Search code examples
ruby-on-railspostgresqlrake

How to migrate data in batches via rake task in postgres?


I have the following rake task:

namespace :backfill do
 desc "backfill device id data"
 task device_ids: :environment do
   user_count = User.where.not(device_id: nil).count

   puts "Begin device_id backfill for #{user_count} users"

   batch_size, offset = 2000, 0
   begin
     puts "Beginning backfill batch from rows #{offset} to #{offset + batch_size} out of #{user_count} rows"

    ActiveRecord::Base.connection.execute <<-SQL
      INSERT INTO user_device_infos (user_id, user_device_id, last_login_at, created_at, updated_at)
      SELECT users.id, users.device_id, users.last_sign_in_at, current_timestamp, current_timestamp
      FROM users
      LEFT JOIN user_device_infos
      ON users.id = user_device_infos.user_id
      AND users.device_id = user_device_infos.user_device_id
      WHERE users.device_id IS NOT NULL
      AND user_device_infos.user_id IS NULL
      ORDER BY users.created_at DESC
      LIMIT #{batch_size}
      OFFSET #{offset}
    SQL
    offset += batch_size
  end until offset > user_count

  puts "backfill complete"
end

end

This job is copying data from a from a users header table into a device info sub table. It is running on a production db, thus the mini-batches to prevent locking. It has a few problems.

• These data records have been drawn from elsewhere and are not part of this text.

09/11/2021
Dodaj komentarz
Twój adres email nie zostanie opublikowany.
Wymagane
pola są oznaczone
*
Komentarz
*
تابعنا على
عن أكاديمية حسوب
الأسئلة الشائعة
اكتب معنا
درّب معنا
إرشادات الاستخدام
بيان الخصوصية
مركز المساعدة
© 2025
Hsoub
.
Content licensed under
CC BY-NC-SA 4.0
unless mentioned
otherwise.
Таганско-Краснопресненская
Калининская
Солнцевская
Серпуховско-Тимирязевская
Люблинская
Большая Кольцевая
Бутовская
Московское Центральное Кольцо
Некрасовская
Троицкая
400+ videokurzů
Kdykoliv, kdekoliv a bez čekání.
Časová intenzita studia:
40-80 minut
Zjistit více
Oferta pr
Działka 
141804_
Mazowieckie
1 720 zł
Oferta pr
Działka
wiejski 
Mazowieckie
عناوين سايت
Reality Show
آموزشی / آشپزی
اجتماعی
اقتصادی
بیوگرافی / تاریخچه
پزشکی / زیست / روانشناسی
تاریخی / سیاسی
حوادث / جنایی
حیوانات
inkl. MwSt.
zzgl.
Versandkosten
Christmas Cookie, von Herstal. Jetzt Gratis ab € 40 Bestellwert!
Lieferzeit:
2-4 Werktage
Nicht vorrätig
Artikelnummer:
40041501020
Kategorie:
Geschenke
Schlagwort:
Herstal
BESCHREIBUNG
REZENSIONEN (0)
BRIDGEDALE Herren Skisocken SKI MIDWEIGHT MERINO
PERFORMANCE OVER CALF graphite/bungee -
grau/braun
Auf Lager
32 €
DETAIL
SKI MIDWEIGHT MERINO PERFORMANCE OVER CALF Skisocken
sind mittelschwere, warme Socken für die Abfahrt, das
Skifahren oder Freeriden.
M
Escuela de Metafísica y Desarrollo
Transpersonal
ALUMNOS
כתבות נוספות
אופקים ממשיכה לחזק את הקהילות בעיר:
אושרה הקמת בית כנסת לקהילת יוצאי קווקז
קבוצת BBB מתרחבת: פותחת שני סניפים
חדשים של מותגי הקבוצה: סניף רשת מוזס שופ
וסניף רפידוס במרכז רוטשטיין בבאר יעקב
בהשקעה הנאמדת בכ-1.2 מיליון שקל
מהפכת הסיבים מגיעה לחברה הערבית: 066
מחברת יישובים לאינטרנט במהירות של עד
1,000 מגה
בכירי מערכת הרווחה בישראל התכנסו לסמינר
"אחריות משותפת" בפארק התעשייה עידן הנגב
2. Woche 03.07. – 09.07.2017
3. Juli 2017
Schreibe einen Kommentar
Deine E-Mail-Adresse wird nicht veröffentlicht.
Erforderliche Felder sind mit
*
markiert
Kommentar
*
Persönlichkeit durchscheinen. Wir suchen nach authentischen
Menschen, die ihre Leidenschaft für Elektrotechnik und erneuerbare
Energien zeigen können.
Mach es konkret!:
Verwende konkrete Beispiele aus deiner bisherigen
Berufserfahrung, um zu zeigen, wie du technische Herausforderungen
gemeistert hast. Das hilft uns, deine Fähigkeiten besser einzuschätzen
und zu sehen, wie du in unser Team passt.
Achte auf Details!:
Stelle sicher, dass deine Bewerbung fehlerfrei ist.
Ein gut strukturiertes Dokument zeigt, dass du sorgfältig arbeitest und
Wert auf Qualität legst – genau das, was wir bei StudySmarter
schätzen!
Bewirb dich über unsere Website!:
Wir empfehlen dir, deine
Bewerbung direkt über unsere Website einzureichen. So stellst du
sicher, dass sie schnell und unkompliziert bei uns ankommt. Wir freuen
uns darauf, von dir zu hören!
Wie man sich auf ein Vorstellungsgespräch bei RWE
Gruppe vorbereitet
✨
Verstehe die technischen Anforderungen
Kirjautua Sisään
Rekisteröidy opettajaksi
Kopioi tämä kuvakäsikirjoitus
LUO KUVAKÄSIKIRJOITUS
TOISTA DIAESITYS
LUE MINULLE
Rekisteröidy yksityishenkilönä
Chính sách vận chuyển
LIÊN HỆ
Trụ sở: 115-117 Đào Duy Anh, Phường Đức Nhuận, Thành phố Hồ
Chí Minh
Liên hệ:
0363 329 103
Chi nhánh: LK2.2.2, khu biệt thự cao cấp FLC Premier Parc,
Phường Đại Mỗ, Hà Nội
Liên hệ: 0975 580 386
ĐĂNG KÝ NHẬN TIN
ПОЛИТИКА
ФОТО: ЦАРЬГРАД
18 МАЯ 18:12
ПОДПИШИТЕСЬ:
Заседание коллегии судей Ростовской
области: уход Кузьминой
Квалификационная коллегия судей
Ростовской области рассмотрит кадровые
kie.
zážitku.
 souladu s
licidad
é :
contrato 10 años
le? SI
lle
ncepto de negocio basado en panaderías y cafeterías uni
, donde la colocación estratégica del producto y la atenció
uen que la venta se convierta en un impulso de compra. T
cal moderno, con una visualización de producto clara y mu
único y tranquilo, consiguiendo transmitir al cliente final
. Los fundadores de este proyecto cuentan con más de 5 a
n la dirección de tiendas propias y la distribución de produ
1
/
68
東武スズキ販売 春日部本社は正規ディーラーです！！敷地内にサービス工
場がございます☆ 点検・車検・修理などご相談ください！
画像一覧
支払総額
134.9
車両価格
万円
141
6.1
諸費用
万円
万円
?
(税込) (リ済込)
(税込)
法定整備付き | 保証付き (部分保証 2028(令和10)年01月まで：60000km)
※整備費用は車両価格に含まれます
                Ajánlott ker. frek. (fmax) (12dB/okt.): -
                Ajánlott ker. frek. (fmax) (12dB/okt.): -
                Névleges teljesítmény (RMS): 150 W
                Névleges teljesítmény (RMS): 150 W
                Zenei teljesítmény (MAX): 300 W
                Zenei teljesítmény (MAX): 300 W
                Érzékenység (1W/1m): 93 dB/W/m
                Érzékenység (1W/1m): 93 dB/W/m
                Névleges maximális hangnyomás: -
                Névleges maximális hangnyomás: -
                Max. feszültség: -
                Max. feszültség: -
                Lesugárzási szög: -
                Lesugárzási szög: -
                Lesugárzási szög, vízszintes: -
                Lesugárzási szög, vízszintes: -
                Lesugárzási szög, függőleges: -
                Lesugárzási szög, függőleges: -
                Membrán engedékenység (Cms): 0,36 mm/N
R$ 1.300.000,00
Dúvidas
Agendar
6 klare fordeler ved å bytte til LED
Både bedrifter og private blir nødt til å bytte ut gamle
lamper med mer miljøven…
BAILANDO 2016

  1. It mysteriously drops records, completing without copying all the required data. Not sure why.
  2. It is very slow. It is running on about 2 million records and takes over an hour, I need to speed it up.
  3. It needs to be idempotent.

How can I

  1. makes sure it is running on only records that have not already been migrated
  2. speed it up reasonably (increase batch size, or maybe use something besides limit/offset for mini-batches)
  3. verify that it has completed successfully

Solution

  • The problem was that I didn't need the offset in the sql clause as the left join already filtered out new records. Removing the offset both sped up and fixed the job.

    Saving the sql output to a variable and printing puts result.cmd_status helped verify that each batch was done successfully.